**Problem**
Every line of the material is to be returned verbatim. Pictures stay out.

══════════════════════════════

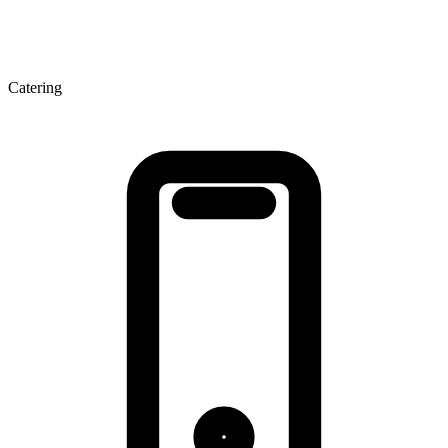
Catering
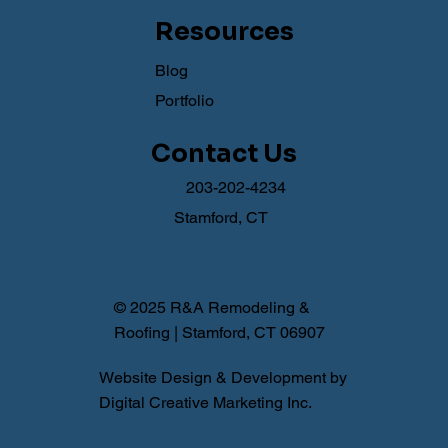
Resources
Blog
Portfolio
Contact Us
203-202-4234
Stamford, CT
© 2025 R&A Remodeling &
Roofing | Stamford, CT 06907
Website Design & Development by
Digital Creative Marketing Inc.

══════════════════════════════

**Written solution**
Catering
Resources
Blog
Portfolio
Contact Us
203-202-4234
Stamford, CT
© 2025 R&A Remodeling &
Roofing | Stamford, CT 06907
Website Design & Development by
Digital Creative Marketing Inc.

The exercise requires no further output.